Race, Class, and Katrina
An increasing number of public figures are lambasting the government for its slow response in New Orleans — what one local official, Aaron Broussard, called “one of the worst abandonments of Americans on American soil ever in U.S. history.” These figures are accusing the government of forsaking the predominantly African-American poor population. Black leader, Reverend Al Sharpton said “I feel race was a factor. Why? I remember almost a year ago to the day I was in Florida when a hurricane was coming … and I saw the White House move … National Guard was already alerted before the storm ever hit. It seems to me that if we can be alert in Palm Beach, Florida, we could have been alert in New Orleans.” Palm Beach, incidentally, is a mostly white upper-middle class area.
Reverend Sharpton’s observations reflect the long history of American society neglecting the poor generally and blacks specifically. The Bush administration, which represents the wealthy segments of America, has more important priorities than saving the poor. A certain unilateral occupation of an oil rich country comes to mind.
A U.N. report released on Sept. 7 documents the increasing divide between the haves and the have-nots in the U.S. According to the report, compiled by Kevin Watkins, the former head of research at Oxfam, black infants are twice as likely as white babies to die before their first birthday. The U.S. is the only wealthy nation without universal health care. U.S. infant mortality rates have grown in the last five years, and now match those of third world countries like Malaysia. The report links poverty to war, and describes the U.S. as having “an overdeveloped military strategy and an under-developed strategy for human security.”

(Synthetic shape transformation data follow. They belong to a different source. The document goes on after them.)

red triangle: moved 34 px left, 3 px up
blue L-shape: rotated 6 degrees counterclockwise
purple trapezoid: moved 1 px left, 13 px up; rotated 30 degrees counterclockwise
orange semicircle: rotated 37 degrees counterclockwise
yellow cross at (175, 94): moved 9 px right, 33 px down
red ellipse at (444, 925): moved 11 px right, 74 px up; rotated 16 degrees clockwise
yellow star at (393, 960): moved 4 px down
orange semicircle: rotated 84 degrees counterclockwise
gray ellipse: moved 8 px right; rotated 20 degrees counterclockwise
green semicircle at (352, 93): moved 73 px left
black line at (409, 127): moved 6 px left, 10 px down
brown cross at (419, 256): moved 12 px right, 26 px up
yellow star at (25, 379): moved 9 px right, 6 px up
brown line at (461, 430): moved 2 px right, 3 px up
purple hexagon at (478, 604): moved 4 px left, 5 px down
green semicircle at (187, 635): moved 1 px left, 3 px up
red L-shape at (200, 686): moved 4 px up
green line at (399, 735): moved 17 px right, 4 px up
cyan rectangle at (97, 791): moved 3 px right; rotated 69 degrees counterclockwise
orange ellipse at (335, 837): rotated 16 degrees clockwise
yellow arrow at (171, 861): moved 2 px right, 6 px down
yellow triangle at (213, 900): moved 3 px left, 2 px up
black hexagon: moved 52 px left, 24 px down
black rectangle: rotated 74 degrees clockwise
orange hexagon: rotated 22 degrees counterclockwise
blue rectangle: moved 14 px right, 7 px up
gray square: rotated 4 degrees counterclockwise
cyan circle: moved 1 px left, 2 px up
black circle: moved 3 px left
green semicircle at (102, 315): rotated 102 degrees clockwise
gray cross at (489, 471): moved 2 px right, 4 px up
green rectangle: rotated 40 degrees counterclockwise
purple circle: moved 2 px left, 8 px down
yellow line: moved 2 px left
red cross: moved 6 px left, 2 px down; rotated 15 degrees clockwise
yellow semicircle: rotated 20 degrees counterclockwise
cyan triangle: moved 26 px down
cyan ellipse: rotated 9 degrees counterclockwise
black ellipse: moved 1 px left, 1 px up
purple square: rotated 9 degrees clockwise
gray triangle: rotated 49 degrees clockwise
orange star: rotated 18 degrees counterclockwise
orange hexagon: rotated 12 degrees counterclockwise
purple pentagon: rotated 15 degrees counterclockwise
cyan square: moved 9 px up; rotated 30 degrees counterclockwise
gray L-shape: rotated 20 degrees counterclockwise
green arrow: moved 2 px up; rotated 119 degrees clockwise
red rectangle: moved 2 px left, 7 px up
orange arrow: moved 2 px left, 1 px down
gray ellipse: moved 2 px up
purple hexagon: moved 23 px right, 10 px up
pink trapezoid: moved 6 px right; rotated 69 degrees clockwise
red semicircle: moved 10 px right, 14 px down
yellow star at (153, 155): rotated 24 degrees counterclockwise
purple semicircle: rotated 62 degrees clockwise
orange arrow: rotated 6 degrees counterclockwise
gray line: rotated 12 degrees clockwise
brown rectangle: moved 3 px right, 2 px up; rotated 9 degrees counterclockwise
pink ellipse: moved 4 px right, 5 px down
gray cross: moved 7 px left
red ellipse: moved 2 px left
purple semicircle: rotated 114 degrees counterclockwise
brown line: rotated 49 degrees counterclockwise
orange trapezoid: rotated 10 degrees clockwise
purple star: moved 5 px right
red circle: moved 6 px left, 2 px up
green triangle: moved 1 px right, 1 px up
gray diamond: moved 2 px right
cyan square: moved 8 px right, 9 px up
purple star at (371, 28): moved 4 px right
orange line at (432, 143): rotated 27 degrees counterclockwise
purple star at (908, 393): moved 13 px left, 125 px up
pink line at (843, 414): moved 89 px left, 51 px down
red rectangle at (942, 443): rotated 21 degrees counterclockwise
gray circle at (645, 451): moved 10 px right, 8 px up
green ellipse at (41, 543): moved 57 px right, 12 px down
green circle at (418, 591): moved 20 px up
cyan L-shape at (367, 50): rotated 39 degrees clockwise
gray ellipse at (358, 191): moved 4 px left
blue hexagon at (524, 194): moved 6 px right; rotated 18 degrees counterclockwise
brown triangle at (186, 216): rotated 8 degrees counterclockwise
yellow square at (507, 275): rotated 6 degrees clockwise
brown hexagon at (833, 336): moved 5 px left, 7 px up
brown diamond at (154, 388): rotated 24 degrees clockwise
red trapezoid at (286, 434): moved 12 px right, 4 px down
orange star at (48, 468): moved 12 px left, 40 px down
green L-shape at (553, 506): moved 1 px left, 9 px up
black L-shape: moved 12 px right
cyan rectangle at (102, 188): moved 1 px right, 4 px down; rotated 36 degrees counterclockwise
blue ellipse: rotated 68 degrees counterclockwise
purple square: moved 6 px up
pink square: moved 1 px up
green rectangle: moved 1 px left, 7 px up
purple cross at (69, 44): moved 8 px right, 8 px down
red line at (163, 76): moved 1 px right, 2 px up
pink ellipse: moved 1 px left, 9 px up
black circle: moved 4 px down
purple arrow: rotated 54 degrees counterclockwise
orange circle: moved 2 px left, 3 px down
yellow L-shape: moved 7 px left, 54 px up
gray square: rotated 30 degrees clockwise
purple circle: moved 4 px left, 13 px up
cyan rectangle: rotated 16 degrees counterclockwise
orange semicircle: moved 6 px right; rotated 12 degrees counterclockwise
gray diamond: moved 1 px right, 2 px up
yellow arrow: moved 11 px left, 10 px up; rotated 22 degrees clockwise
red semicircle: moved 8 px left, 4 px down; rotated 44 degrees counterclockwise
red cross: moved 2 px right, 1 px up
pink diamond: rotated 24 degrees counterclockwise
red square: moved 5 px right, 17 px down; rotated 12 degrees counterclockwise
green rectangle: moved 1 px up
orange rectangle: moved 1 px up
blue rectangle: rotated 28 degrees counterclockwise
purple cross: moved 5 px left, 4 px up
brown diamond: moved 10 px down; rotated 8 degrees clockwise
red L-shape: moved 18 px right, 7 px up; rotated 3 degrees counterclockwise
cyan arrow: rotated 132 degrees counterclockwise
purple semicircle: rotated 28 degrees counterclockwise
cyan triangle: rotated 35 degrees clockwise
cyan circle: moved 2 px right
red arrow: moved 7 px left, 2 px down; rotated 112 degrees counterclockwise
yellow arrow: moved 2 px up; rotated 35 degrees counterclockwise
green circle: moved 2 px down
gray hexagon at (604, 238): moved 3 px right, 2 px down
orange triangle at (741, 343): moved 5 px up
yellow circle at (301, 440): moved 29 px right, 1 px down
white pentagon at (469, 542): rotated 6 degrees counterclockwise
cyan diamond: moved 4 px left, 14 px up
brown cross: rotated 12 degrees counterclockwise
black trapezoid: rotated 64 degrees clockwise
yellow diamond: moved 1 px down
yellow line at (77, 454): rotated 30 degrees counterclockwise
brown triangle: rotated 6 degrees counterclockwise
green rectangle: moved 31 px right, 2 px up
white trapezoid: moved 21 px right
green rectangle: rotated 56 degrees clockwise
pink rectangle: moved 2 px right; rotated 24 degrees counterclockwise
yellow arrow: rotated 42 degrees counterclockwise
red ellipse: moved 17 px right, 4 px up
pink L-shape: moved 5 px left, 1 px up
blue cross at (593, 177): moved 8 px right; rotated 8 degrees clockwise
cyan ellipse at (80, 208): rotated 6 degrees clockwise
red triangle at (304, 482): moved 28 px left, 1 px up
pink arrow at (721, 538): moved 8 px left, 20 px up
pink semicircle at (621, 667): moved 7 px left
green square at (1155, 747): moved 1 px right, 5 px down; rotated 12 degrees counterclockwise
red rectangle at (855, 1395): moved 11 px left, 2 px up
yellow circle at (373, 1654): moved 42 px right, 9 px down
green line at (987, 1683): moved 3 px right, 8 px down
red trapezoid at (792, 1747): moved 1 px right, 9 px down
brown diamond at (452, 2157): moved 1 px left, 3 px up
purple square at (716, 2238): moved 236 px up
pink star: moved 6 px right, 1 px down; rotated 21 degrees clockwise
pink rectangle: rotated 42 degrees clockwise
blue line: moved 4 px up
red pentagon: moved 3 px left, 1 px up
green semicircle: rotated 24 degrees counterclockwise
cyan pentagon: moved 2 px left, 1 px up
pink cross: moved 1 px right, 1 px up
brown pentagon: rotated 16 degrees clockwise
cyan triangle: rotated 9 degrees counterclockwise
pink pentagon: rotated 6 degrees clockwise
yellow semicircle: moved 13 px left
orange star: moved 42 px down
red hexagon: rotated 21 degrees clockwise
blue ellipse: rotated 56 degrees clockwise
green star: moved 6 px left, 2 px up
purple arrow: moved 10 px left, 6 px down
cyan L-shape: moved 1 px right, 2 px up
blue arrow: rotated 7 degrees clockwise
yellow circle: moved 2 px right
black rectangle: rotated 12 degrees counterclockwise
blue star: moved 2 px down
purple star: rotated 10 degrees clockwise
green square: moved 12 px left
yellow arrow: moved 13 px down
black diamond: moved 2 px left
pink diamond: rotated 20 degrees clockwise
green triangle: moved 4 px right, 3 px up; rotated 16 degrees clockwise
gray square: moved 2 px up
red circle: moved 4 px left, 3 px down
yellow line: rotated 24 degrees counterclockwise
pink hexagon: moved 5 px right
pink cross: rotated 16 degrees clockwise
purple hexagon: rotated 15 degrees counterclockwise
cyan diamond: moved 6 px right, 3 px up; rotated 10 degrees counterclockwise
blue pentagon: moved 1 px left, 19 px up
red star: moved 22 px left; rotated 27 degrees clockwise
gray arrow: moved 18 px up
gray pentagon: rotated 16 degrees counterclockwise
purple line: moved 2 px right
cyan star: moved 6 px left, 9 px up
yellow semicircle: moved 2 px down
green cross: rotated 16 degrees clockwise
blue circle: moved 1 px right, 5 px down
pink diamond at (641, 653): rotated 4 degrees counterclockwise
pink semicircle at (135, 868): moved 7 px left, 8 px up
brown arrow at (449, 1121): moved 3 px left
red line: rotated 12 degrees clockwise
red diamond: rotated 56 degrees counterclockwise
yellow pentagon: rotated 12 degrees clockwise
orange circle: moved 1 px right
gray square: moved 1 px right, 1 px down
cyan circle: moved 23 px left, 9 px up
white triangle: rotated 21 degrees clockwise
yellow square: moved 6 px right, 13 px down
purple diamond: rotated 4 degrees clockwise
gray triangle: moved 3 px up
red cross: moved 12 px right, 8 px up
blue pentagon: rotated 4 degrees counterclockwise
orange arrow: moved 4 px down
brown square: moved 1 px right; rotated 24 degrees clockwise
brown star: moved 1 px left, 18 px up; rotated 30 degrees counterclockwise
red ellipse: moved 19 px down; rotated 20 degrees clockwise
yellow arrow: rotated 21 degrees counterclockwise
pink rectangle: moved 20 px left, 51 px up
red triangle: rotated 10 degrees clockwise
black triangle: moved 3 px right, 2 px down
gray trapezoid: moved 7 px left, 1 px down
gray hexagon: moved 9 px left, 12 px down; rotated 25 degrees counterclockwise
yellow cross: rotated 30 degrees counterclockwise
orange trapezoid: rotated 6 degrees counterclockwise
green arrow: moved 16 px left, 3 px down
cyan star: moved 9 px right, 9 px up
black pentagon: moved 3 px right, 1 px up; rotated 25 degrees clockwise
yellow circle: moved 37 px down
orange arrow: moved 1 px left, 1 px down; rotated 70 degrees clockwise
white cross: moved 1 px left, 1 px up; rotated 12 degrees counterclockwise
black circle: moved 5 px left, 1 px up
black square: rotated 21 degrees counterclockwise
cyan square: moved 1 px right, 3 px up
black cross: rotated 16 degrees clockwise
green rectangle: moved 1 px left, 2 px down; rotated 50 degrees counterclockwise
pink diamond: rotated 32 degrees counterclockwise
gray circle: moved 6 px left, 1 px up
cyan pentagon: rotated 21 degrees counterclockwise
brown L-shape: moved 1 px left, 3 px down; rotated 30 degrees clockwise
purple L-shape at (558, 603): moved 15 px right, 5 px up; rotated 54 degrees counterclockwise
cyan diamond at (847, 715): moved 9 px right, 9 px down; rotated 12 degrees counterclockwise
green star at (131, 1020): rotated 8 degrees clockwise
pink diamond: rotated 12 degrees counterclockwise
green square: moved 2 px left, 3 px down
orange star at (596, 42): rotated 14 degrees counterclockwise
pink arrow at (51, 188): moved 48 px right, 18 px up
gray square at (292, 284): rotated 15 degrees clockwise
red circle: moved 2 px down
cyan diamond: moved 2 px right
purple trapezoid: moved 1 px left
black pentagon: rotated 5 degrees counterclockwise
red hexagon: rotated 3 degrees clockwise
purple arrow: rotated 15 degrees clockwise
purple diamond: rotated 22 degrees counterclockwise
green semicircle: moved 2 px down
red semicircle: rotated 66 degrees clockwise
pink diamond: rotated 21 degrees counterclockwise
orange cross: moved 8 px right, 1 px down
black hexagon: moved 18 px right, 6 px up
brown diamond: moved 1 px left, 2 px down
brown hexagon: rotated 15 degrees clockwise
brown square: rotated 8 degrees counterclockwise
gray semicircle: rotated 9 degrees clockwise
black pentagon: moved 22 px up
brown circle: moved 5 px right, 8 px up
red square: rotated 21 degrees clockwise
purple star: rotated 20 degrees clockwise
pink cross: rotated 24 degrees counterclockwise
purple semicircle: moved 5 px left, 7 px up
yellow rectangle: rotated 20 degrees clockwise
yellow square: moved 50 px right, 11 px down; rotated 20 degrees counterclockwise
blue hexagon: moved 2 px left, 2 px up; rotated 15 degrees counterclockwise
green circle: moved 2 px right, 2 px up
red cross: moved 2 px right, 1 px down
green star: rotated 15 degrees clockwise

Critics have elaborated on the connection between the disaster and money spent in Iraq. Local officials requested $60 million for the Southeast Louisiana flood control project, but the federal government provided only $10 million. “The Bush administration has obviously had its attention focused in terms of the budget on Iraq … and it’s been looking to cut back in the corps of engineers,” said John McQuaid, reporter for the Washington bureau of the New Orleans Times-Picayune. In a 2002 investigative series entitled Washing Away, McQuaid predicted that a hurricane, like Katrina, would cause grievous damage to the city.
Even if the Bush administration had ignored McQuaid’s warnings, however, they still could have acted decisively after the disaster struck. Instead, White House officials continued their vacations. President Bush remained on his ranch in Crawford, Texas for two days after the hurricane made landfall and was photographed laughing and playing the guitar. Vice President Cheney and Secretary of State Condoleeza Rice continued their vacations for three days. In the days after the hurricane hit, Rice took tennis lessons from Monica Seles, saw the Monty Python play “Spamalot” on Broadway, and went hunting for shoes on Fifth Avenue. A person shouted, “How dare you shop for shoes while thousands are dying and homeless!” The person was removed from the store.
The federal government was not the only group to fail the poor and predominately black citizens of New Orleans. The national media chose to portray blacks as looters. On an NBC fund-raising telethon, hip-hop superstar Kanye West departed from his script to condemn the media. “If it’s a black family, it says we’re looting. If it’s a white family, it says they’re looking for food.” Before NBC cut the live broadcast, West added “George Bush doesn’t care about black people.”
Even if some blacks and poor people did engage in looting, I find it laughable to denounce people abandoned with no food and water, who have lived in poverty their entire lives.
In a city where half the households make less than $28,000 a year, the authorities issued what New York Daily News columnist Errol Louis called “an almost cynical evacuation order” to people with no transport and no money for hotels. I’d call it callous if not criminal. Barbara Bush, mother of the president, displayed a similar contempt for the poor in her comment about the refugees in the Houston Astrodome. “You know, [they] were underprivileged anyway, so this is working very well for them.”
Did race or did class motivate the speed of response? It is hard to untangle because race is a class issue. If you are black you are more likely to be low-income, and it is always the poor who suffer the most in our society. It is the poor who freeze when a snowstorm hits Boston. It is the poor who are maimed most often in our wars abroad. It is the poor who had no place to go before the hurricane hit, who had no cars to escape the city before the flooding, and who are now stranded on rooftops in New Orleans without food and water. The poor are the ones suffering and dying, as usual.
Nakul Vyas is a member of the Class of 2008.